* _WORK INSTRUCTIONS_:
All of the data is to be copied word for word.

*** Opening of WORKING DATA ***

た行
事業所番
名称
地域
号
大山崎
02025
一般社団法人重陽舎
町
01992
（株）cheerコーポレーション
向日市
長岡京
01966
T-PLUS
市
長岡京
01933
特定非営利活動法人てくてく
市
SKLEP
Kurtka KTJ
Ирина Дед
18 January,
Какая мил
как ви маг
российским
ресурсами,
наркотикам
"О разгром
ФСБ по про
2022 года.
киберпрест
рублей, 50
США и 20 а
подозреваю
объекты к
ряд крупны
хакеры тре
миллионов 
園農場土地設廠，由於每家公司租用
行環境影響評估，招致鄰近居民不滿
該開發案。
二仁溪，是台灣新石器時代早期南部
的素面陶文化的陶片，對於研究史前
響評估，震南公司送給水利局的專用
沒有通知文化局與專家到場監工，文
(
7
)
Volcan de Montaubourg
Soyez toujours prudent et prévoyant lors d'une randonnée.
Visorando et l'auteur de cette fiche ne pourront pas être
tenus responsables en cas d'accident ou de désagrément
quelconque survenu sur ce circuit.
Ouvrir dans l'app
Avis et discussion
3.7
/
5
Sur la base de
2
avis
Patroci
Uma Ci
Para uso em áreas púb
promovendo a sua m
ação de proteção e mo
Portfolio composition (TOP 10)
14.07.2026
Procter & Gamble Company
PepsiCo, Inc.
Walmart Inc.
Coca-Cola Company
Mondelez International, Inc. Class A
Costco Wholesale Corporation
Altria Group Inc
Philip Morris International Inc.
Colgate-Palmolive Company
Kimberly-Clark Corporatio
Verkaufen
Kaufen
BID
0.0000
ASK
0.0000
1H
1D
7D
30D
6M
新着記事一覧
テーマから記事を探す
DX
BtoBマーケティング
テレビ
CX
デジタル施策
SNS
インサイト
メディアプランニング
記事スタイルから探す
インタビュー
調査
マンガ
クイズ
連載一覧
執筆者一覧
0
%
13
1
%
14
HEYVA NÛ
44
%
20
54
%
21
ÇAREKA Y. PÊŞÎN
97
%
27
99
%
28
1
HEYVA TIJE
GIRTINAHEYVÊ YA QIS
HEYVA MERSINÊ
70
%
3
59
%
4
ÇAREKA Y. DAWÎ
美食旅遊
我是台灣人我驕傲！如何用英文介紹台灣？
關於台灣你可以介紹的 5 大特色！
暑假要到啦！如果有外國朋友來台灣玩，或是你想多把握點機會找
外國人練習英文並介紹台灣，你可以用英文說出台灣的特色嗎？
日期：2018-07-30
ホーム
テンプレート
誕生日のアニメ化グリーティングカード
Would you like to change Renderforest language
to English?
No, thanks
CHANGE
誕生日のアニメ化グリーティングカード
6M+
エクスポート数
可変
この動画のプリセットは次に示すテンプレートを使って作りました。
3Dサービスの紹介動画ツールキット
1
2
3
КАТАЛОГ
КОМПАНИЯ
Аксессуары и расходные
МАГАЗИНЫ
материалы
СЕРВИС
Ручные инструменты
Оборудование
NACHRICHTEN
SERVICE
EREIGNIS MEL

*** Close of WORKING DATA ***

* _RESULT OF THIS TASK_:
た行
事業所番
名称
地域
号
大山崎
02025
一般社団法人重陽舎
町
01992
（株）cheerコーポレーション
向日市
長岡京
01966
T-PLUS
市
長岡京
01933
特定非営利活動法人てくてく
市
SKLEP
Kurtka KTJ
Ирина Дед
18 January,
Какая мил
как ви маг
российским
ресурсами,
наркотикам
"О разгром
ФСБ по про
2022 года.
киберпрест
рублей, 50
США и 20 а
подозреваю
объекты к
ряд крупны
хакеры тре
миллионов 
園農場土地設廠，由於每家公司租用
行環境影響評估，招致鄰近居民不滿
該開發案。
二仁溪，是台灣新石器時代早期南部
的素面陶文化的陶片，對於研究史前
響評估，震南公司送給水利局的專用
沒有通知文化局與專家到場監工，文
(
7
)
Volcan de Montaubourg
Soyez toujours prudent et prévoyant lors d'une randonnée.
Visorando et l'auteur de cette fiche ne pourront pas être
tenus responsables en cas d'accident ou de désagrément
quelconque survenu sur ce circuit.
Ouvrir dans l'app
Avis et discussion
3.7
/
5
Sur la base de
2
avis
Patroci
Uma Ci
Para uso em áreas púb
promovendo a sua m
ação de proteção e mo
Portfolio composition (TOP 10)
14.07.2026
Procter & Gamble Company
PepsiCo, Inc.
Walmart Inc.
Coca-Cola Company
Mondelez International, Inc. Class A
Costco Wholesale Corporation
Altria Group Inc
Philip Morris International Inc.
Colgate-Palmolive Company
Kimberly-Clark Corporatio
Verkaufen
Kaufen
BID
0.0000
ASK
0.0000
1H
1D
7D
30D
6M
新着記事一覧
テーマから記事を探す
DX
BtoBマーケティング
テレビ
CX
デジタル施策
SNS
インサイト
メディアプランニング
記事スタイルから探す
インタビュー
調査
マンガ
クイズ
連載一覧
執筆者一覧
0
%
13
1
%
14
HEYVA NÛ
44
%
20
54
%
21
ÇAREKA Y. PÊŞÎN
97
%
27
99
%
28
1
HEYVA TIJE
GIRTINAHEYVÊ YA QIS
HEYVA MERSINÊ
70
%
3
59
%
4
ÇAREKA Y. DAWÎ
美食旅遊
我是台灣人我驕傲！如何用英文介紹台灣？
關於台灣你可以介紹的 5 大特色！
暑假要到啦！如果有外國朋友來台灣玩，或是你想多把握點機會找
外國人練習英文並介紹台灣，你可以用英文說出台灣的特色嗎？
日期：2018-07-30
ホーム
テンプレート
誕生日のアニメ化グリーティングカード
Would you like to change Renderforest language
to English?
No, thanks
CHANGE
誕生日のアニメ化グリーティングカード
6M+
エクスポート数
可変
この動画のプリセットは次に示すテンプレートを使って作りました。
3Dサービスの紹介動画ツールキット
1
2
3
КАТАЛОГ
КОМПАНИЯ
Аксессуары и расходные
МАГАЗИНЫ
материалы
СЕРВИС
Ручные инструменты
Оборудование
NACHRICHTEN
SERVICE
EREIGNIS MEL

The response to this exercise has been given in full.